Pencemaran dan Penanggulangan Limbah Minyak Goreng

Minyak goreng yang saat ini banyak tersedia dan mudah didapat adalah minyak dari sawit dan kelapa[4] Namun minyak goreng bukanlah produk yang habis saat digunakan.[4] Akibatnya, semakin banyak minyak goreng yang digunakan, maka semakin banyak limbah minyak goreng yang dihasilkan.[4] Limbah minyak goreng dapat membentuk lapisan lengket yang sangat tebal di tempat- tempat penimbunan sampah.[4] Pencemaran limbah minyak goreng dapat ditanggulangi dengan cara mengurangi, membuang dan mengatasi limbah tersebut agar tidak mencemari lingkungan.[4] Beberapa cara penanggulangan limbah minyak goreng adalah:[4]

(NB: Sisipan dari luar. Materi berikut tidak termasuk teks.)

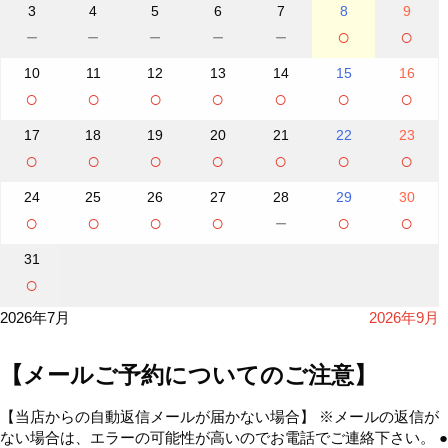
3
4
5
6
7
8
9
－
－
－
－
－
○
○
10
11
12
13
14
15
16
○
○
○
○
○
○
○
17
18
19
20
21
22
23
○
○
○
○
○
○
○
24
25
26
27
28
29
30
○
○
○
○
－
○
○
31
○
2026年7月
2026年9月
【メールご予約についてのご注意】
【当店からの自動返信メールが届かない場合】 ※メールの返信が
ない場合は、エラーの可能性が高いのでお電話でご連絡下さい。 ●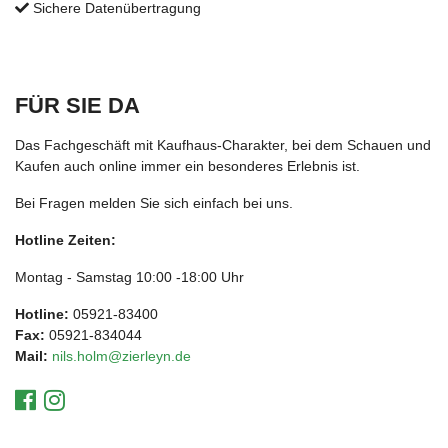
Sichere Datenübertragung
FÜR SIE DA
Das Fachgeschäft mit Kaufhaus-Charakter, bei dem Schauen und
Kaufen auch online immer ein besonderes Erlebnis ist.
Bei Fragen melden Sie sich einfach bei uns.
Hotline Zeiten:
Montag - Samstag 10:00 -18:00 Uhr
Hotline:
05921-83400
Fax:
05921-834044
Mail:
nils.holm@zierleyn.de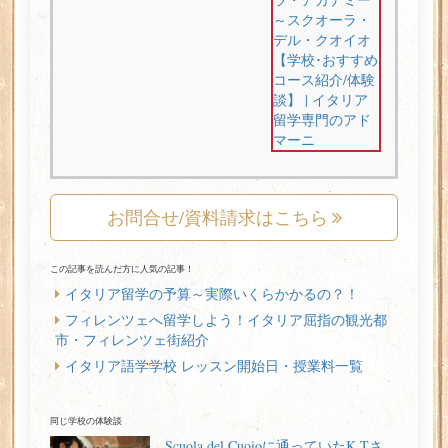
お問合せ/資料請求はこちら
この記事を読んだ方に人気の記事！
イタリア留学の予算～実際いくらかかるの？！
フィレンツェへ留学しよう！イタリア屈指の観光都
市・フィレンツェ街紹介
イタリア語学学校 レッスン開始日・授業料一覧
同じ学校の体験談
Scuola del Cuoioに通っていたK.Tさ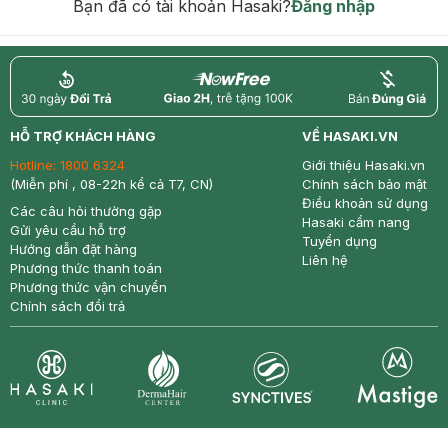
Bạn đã có tài khoản Hasaki?
Đăng nhập
return
nowfree
price
HỖ TRỢ KHÁCH HÀNG
VỀ HASAKI.VN
Hotline:
1800 6324
Giới thiệu Hasaki.vn
(Miễn phí , 08-22h kể cả T7, CN)
Chính sách bảo mật
Điều khoản sử dụng
Các câu hỏi thường gặp
Hasaki cẩm nang
Gửi yêu cầu hỗ trợ
Tuyển dụng
Hướng dẫn đặt hàng
Liên hệ
Phương thức thanh toán
Phương thức vận chuyển
Chính sách đổi trả
Synctives
Clinic
Dermahair
Mastige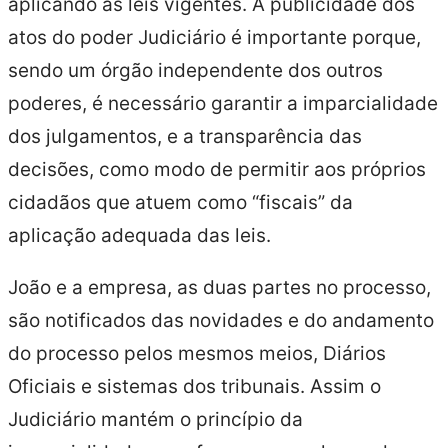
aplicando as leis vigentes. A publicidade dos
atos do poder Judiciário é importante porque,
sendo um órgão independente dos outros
poderes, é necessário garantir a imparcialidade
dos julgamentos, e a transparência das
decisões, como modo de permitir aos próprios
cidadãos que atuem como “fiscais” da
aplicação adequada das leis.
João e a empresa, as duas partes no processo,
são notificados das novidades e do andamento
do processo pelos mesmos meios, Diários
Oficiais e sistemas dos tribunais. Assim o
Judiciário mantém o princípio da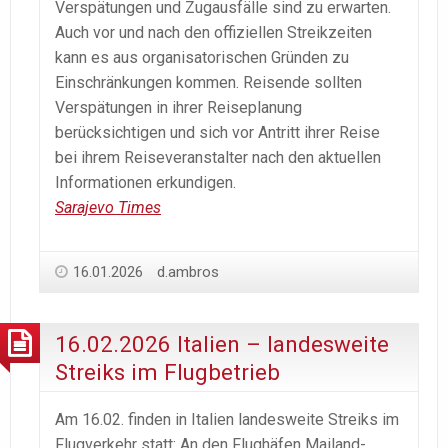
Verspätungen und Zugausfälle sind zu erwarten.
Auch vor und nach den offiziellen Streikzeiten
kann es aus organisatorischen Gründen zu
Einschränkungen kommen. Reisende sollten
Verspätungen in ihrer Reiseplanung
berücksichtigen und sich vor Antritt ihrer Reise
bei ihrem Reiseveranstalter nach den aktuellen
Informationen erkundigen.
Sarajevo Times
16.01.2026
d.ambros
16.02.2026 Italien – landesweite
Streiks im Flugbetrieb
Am 16.02. finden in Italien landesweite Streiks im
Flugverkehr statt: An den Flughäfen Mailand-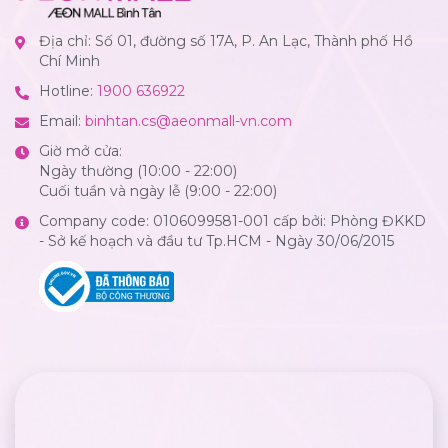
Địa chỉ: Số 01, đường số 17A, P. An Lạc, Thành phố Hồ
Chí Minh
Hotline:
1900 636922
Email:
binhtan.cs@aeonmall-vn.com
Giờ mở cửa:
Ngày thường (10:00 - 22:00)
Cuối tuần và ngày lễ (9:00 - 22:00)
Company code: 0106099581-001 cấp bởi: Phòng ĐKKD
- Sở kế hoạch và đầu tư Tp.HCM - Ngày 30/06/2015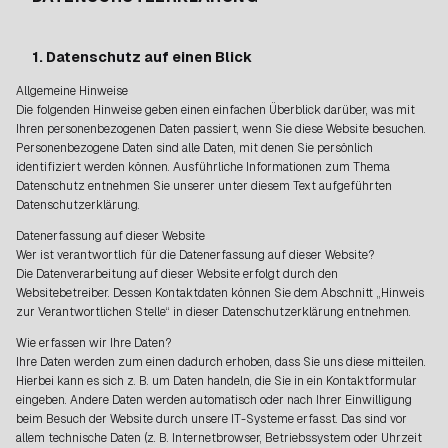
1. Datenschutz auf einen Blick
Allgemeine Hinweise
Die folgenden Hinweise geben einen einfachen Überblick darüber, was mit
Ihren personenbezogenen Daten passiert, wenn Sie diese Website besuchen.
Personenbezogene Daten sind alle Daten, mit denen Sie persönlich
identifiziert werden können. Ausführliche Informationen zum Thema
Datenschutz entnehmen Sie unserer unter diesem Text aufgeführten
Datenschutzerklärung.
Datenerfassung auf dieser Website
Wer ist verantwortlich für die Datenerfassung auf dieser Website?
Die Datenverarbeitung auf dieser Website erfolgt durch den
Websitebetreiber. Dessen Kontaktdaten können Sie dem Abschnitt „Hinweis
zur Verantwortlichen Stelle“ in dieser Datenschutzerklärung entnehmen.
Wie erfassen wir Ihre Daten?
Ihre Daten werden zum einen dadurch erhoben, dass Sie uns diese mitteilen.
Hierbei kann es sich z. B. um Daten handeln, die Sie in ein Kontaktformular
eingeben. Andere Daten werden automatisch oder nach Ihrer Einwilligung
beim Besuch der Website durch unsere IT-Systeme erfasst. Das sind vor
allem technische Daten (z. B. Internetbrowser, Betriebssystem oder Uhrzeit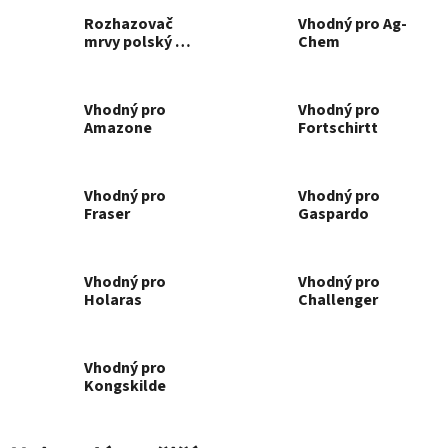
Rozhazovač
Vhodný pro Ag-
mrvy polský s
Chem
jednou osou a
se dvěmi osami
Vhodný pro
Vhodný pro
Amazone
Fortschirtt
Vhodný pro
Vhodný pro
Fraser
Gaspardo
Vhodný pro
Vhodný pro
Holaras
Challenger
Vhodný pro
Kongskilde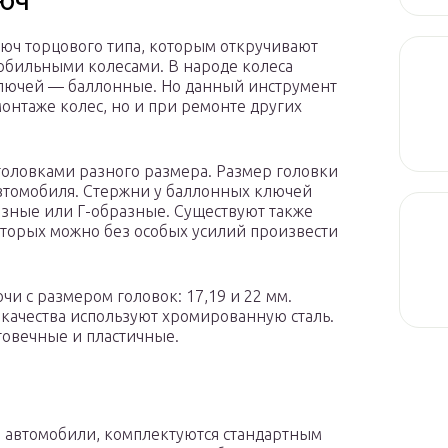
юч торцового типа, которым откручивают
мобильными колесами. В народе колеса
ключей — баллонные. Но данный инструмент
онтаже колес, но и при ремонте других
головками разного размера. Размер головки
втомобиля. Стержни у баллонных ключей
азные или Г-образные. Существуют также
торых можно без особых усилий произвести
и с размером головок: 17,19 и 22 мм.
о качества используют хромированную сталь.
говечные и пластичные.
 автомобили, комплектуются стандартным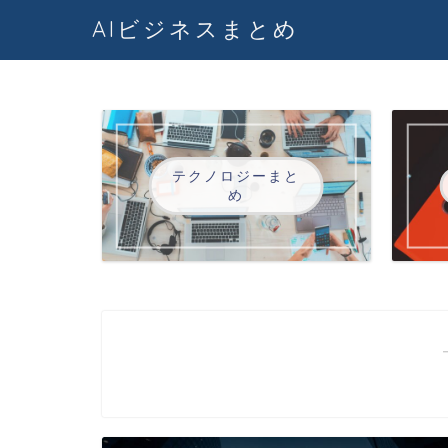
AIビジネスまとめ
テクノロジーまと
め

  1. Mengurangi penggunaan minyak goreng. Keuntungan yang didapatkan jika mengurangi penggunaan minyak goreng adalah tubuh menjadi sehat dan mengurangi penimbunan limbah minyak goreng.[4]
  2. Menggunakan peralatan masakan yang hemat minyak goreng.[4]
  3. Menghindari membuang minyak goreng ke saluran atau badan air, karena minyak goreng tersebut dapat membeku dan menyumbat saluran.[4] Selain itu, limbah tersebut juga dapat mencemari air sehingga mengganggu ekosistem air yang ada.[4]
  4. Melakukan daur ulang limbah minyak goreng.[4] Limbah minyak goreng dapat dijadikan bahan campuran untuk membuat bahan bakar biodiesel, sabun, cat, dan pakan hewan.[4]

Referensi

  1. ^ a b Ginting, Pedana, Ir., Sistem Pengelolaan Lingkungan dan Limbah Industri (2007) Jakarta. MS.CV YRAMA WIDYA. Hal 17-18.
  2. ^ Bahan Berbahaya dan Beracun (B3), Elqodar. Diakses pada 29 Mei 2010.
  3. ^ a b Saktiyono. IPA BIOLOGI, Jilid 1. Jakarta, ESIS. ISBN 979-734-523-8, 9789797345235. Hal 159.
  4. ^ a b c d e f g h i j k l Wolke, Robert.L. Kalo Einstein jadi Koki: sains di balik urusan dapur (2006). Jakarta, Gramedia Pustaka Utama. Hal 94.